> **DESCRIPTION OF THE TASK**
Filter the data for lines with the word "ballonger" and copy those lines.

> **DATA FOR ANALYSIS**
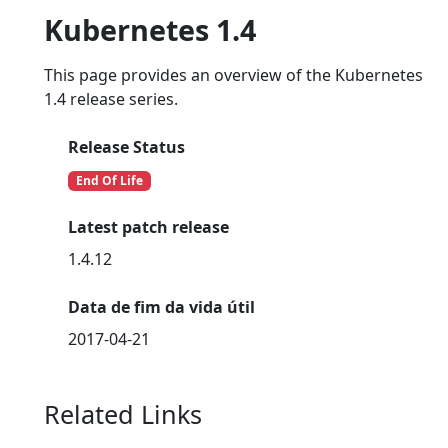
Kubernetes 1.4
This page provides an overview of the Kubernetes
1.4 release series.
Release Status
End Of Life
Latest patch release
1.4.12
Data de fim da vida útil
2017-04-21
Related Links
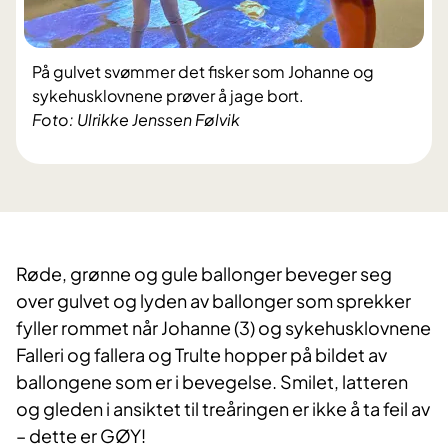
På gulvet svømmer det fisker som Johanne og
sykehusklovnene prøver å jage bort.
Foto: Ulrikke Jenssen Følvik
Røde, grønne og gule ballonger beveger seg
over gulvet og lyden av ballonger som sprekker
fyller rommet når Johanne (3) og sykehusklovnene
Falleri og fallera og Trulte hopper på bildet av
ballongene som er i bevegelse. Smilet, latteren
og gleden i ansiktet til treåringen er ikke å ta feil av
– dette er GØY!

...

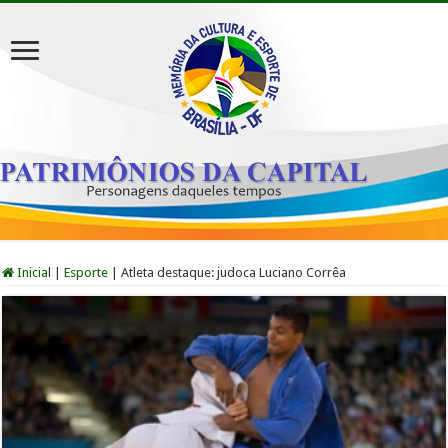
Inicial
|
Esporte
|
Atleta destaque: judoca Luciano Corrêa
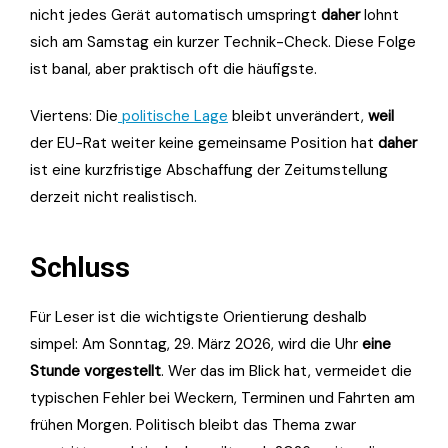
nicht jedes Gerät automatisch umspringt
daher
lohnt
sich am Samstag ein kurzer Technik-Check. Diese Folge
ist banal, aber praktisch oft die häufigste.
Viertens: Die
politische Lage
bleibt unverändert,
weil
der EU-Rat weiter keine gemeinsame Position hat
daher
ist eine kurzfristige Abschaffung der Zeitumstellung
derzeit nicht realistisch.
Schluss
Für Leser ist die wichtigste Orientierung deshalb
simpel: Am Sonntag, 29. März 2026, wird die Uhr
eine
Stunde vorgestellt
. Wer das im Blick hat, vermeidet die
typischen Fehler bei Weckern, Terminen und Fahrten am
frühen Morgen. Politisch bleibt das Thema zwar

> **SOLUTION TO THE PROBLEM**
Røde, grønne og gule ballonger beveger seg
over gulvet og lyden av ballonger som sprekker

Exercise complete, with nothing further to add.